[[ Input open ]]
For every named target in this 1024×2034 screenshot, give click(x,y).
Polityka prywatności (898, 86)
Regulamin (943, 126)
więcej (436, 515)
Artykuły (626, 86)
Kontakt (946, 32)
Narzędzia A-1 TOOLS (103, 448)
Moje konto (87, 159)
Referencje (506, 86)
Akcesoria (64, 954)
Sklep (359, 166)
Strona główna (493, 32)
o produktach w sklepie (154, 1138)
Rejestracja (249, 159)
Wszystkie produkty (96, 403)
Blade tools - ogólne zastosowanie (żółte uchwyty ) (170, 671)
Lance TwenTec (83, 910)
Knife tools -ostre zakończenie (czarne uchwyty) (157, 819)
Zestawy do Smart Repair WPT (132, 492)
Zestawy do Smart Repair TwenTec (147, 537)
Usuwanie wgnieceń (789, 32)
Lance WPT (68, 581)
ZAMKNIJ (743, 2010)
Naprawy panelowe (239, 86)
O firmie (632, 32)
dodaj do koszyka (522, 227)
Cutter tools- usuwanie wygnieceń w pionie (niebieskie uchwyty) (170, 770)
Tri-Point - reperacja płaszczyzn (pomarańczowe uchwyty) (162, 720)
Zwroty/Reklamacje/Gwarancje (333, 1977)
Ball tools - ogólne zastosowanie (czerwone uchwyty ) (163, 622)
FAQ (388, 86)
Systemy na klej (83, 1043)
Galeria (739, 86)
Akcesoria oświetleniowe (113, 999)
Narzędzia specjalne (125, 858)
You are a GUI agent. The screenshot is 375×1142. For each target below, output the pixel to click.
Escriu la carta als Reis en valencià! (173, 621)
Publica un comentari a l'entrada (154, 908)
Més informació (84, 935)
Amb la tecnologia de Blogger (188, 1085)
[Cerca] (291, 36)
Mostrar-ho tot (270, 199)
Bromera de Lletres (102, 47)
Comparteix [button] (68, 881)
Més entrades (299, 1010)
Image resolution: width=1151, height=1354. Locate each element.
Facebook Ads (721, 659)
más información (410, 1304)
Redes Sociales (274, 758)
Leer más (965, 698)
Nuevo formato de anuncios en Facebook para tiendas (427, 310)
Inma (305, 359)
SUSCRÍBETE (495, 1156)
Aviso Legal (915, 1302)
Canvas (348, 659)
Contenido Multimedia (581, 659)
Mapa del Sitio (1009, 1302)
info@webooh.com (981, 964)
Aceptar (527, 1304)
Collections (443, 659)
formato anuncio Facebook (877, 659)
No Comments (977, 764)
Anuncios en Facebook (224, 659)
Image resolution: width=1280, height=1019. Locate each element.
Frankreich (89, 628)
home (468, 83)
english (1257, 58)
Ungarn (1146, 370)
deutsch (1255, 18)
[[ Input closed ]]
Work instruction ▸ Based on the records above, count the lines in which "target" occurs and provide only the number.

Answer section ▸ 2